From: Jesse Barnes <jbarnes@engr.sgi.com>
To: Nick Piggin <nickpiggin@yahoo.com.au>
Cc: linux-kernel@vger.kernel.org, linux-ia64@vger.kernel.org,
John Hawkes <hawkes@sgi.com>, Ingo Molnar <mingo@elte.hu>
Subject: Re: [PATCH] add scheduler domains for ia64
Date: Tue, 17 Aug 2004 20:57:32 +0000 [thread overview]
Message-ID: <200408171657.32357.jbarnes@engr.sgi.com> (raw)
In-Reply-To: <411EB463.5090809@yahoo.com.au>
[-- Attachment #1: Type: text/plain, Size: 903 bytes --]
On Saturday, August 14, 2004 8:54 pm, Nick Piggin wrote:
> Yeah, all the SD_*_INIT values are overridable. We could even say, put
> in an SD_NODE2_INIT for a 2nd level NUMA domain in the generic code,
> for example.
Yeah, we'll need different values for each level in the hierarchy.
> I'd say your closest-node setup would probably get close to what you want.
> The main thing you want is to not do huge amounts of balancing work in
> interrupt context, and also not to move a task from one side of the
> system to the other when one node is a little bit out of balance.
>
> I guess if you want to do anything fancier then we can take a look at
> re-exporting the domain setup.
Ok, sounds good.
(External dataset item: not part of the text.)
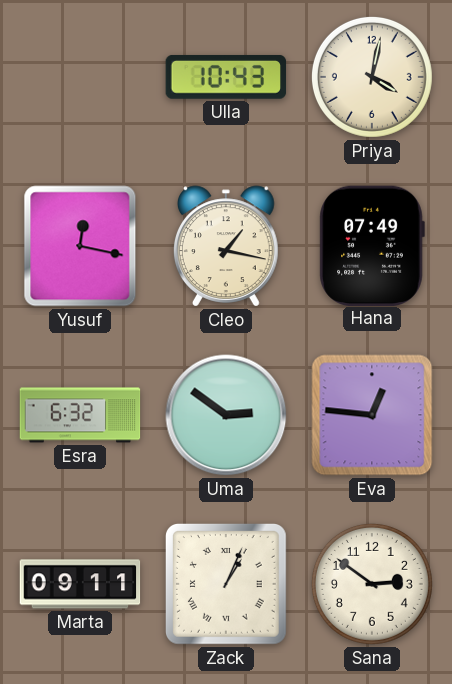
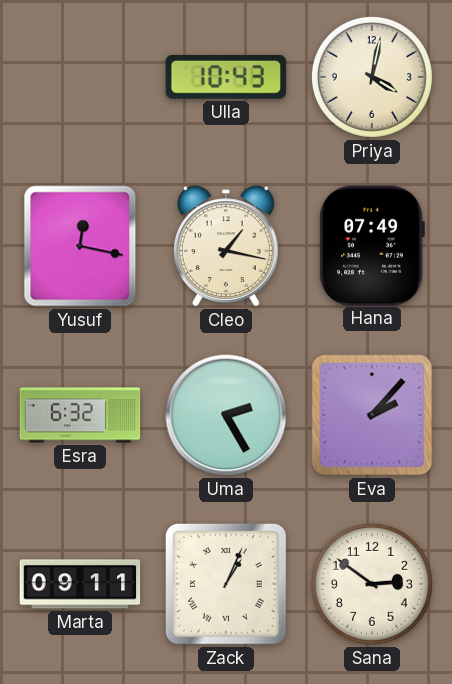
Uma: 2:51 -> 2:25
Eva: 12:46 -> 2:07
How does this look? It sits on top of 2.6.8.1-mm1, ripping
out the ia64 specific bits and moving things to sched.c. I've also added an
ia64 specific SD_NODE_INIT and an #if !defined to sched.c
Jesse
[-- Attachment #2: node-span.patch --]
[-- Type: text/x-diff, Size: 6020 bytes --]
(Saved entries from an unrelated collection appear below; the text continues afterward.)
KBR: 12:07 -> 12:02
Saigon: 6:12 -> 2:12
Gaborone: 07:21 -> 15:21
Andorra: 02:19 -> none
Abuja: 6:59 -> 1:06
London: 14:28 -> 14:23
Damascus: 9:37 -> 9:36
diff -Napur -X /home/jbarnes/dontdiff linux-2.6.8.1-mm1/arch/ia64/kernel/smpboot.c linux-2.6.8.1-mm1.nodespan/arch/ia64/kernel/smpboot.c
--- linux-2.6.8.1-mm1/arch/ia64/kernel/smpboot.c 2004-08-17 13:41:43.000000000 -0700
+++ linux-2.6.8.1-mm1.nodespan/arch/ia64/kernel/smpboot.c 2004-08-17 13:34:28.000000000 -0700
@@ -707,69 +707,3 @@ init_smp_config(void)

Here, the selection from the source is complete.